Clients started to withdraw their money from the bank. It went bankrupt in 2000. The process of liquidation took four years. American investors in the bank accused top management of misappropriation of stockholder money.
Povarenkin worked at the bank until 1998. He was a close acquaintance with bank founder Vadimir Vinogradov, and in 1997 his father Viktor Povarenkin became director of operations for the Omsk branch of the bank.
“It was the time of prosperity for the bank. Siman was 28 years old. He traveled around the city in an armored car with tinted windows. All of Omsk remembers this,” says one Omsk businessman. “I don’t know why he needed those perks.”
In 1998 a criminal case was filed against the former top managers of Incombank. The supervisory board of “Incombank” OJSC accused those managers of illegal transfer of shares. An investigation did not produce any evidence and the case was dropped.
Around that time, Incombank made the bloc trade for shares of the biggest pork producer in Omsk. At the same time, oligarch Roman Abramovich’s corporation Sibneft developed an interest. Sibneft eventually won and ownership of the pork producing company went to Abramovich’s Millhouse Capital.
“Young and aggressive” – that’s how businessmen from Omsk refer to the strategy of “Incombank” management at that time.
“The word ‘aggression’ may carry a bad connotation today, but back then it wasn’t like that. They hadn’t conducted any raids against anyone, they attacked nobody – they just entered the market aggressively,” says Povarenkin’s old business partner Shkurenko.
Shkurenko sees the old conflict with his former friend Povarenkin differently now.
“Now I identify Siman as a teacher,” Shkurenko said. “Even back then, at a very young age, he saw how the economy would develop. He created a team, assigned all the roles. He just requested unconditional leadership.
“We have never talked since. He gave me a very obvious hint that he didn’t want to continue in partnership and terminated our relationship. Twenty years have passed. I think that now we would probably find something in common.”
In 1987, when he was only 18, Povarenkin was elected as president of Young Ethnographist, a hobby group at the local Pioneer Palace, Within 10 years, it turned into one of the first sociological cooperatives of the former USSR. Then it became a commercialized sociological research center named GEPICenter-2 with a team of 20 experts who conduct research all over Russia.

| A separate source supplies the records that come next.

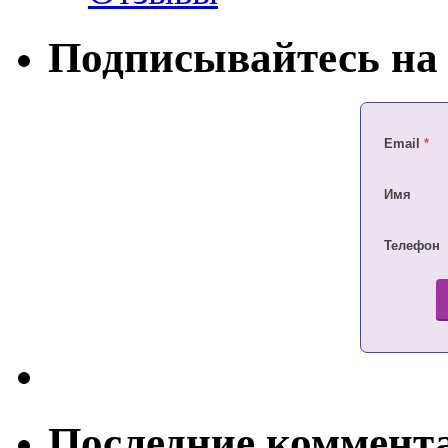
Подписывайтесь на 
Email
*
Имя
Телефон
Последние коммент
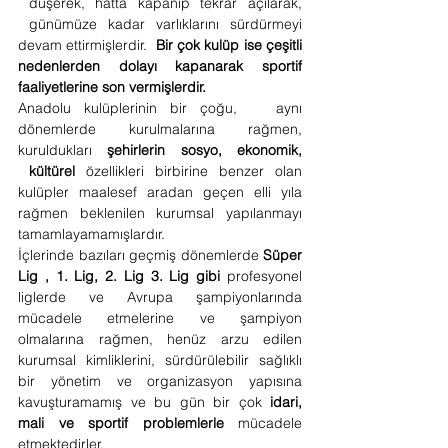
düşerek, hatta kapanıp tekrar açılarak, 
günümüze kadar varlıklarını sürdürmeyi 
devam ettirmişlerdir. 
Bir çok kulüp ise çeşitli 
nedenlerden dolayı kapanarak sportif 
faaliyetlerine son vermişlerdir.
Anadolu kulüplerinin bir çoğu, 
aynı 
dönemlerde kurulmalarına rağmen, 
kuruldukları 
şehirlerin sosyo, ekonomik, 
kültürel 
özellikleri birbirine benzer olan 
kulüpler maalesef aradan geçen elli yıla 
rağmen beklenilen kurumsal yapılanmayı 
tamamlayamamışlardır.
İçlerinde bazıları geçmiş dönemlerde 
Süper 
Lig , 1. Lig, 2. Lig 3. Lig gibi
 profesyonel 
liglerde ve Avrupa şampiyonlarında 
mücadele etmelerine ve şampiyon 
olmalarına rağmen, henüz arzu edilen 
kurumsal kimliklerini, sürdürülebilir sağlıklı 
bir yönetim ve organizasyon yapısına 
kavuşturamamış ve bu gün bir çok 
idari, 
mali ve sportif problemlerle
 mücadele 
etmektedirler.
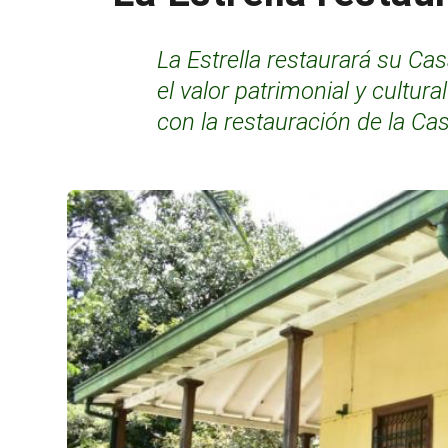
La Estrella restaurará su Cas
el valor patrimonial y cultu
con la restauración de la Cas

“Siman and I entered this hobby group the same year. I was 13, he was 14,” says Irina Soloveykina, who still works at GEPI Center-2. She says “Sima” definitely had great input into the creation of the company.
“He was the first one from our group to learn how to play a guitar,” she says. “He decided to learn, and after one month, he had it – he met his deadline.”
Before he was elected president, Povarenkin served as the hobby group’s “executioner”. The group practiced symbolical physical punishments for members who were late or broke the group’s rules. Povarenkin was supposed to slap any member of the circle, using sneakers or other shoes. “Slapping a private is quite different from slapping a leader. But his hand would never shake,” recalls Soloveykina.
Povarnkin did not remain in touch with the hobby group members either. “He left us forever without even looking back,” says Soloveykina. “Siman always had very explicit goals. “He would achieve whatever goals he would set. He declared back in the mid-1980s: ‘I am going to have a palace in Europe…’ ”
Siman Povarenkin fulfilled this dream nearly 30 years after announcing it – he acquired the Yves Saint Laurent Château in Normandy.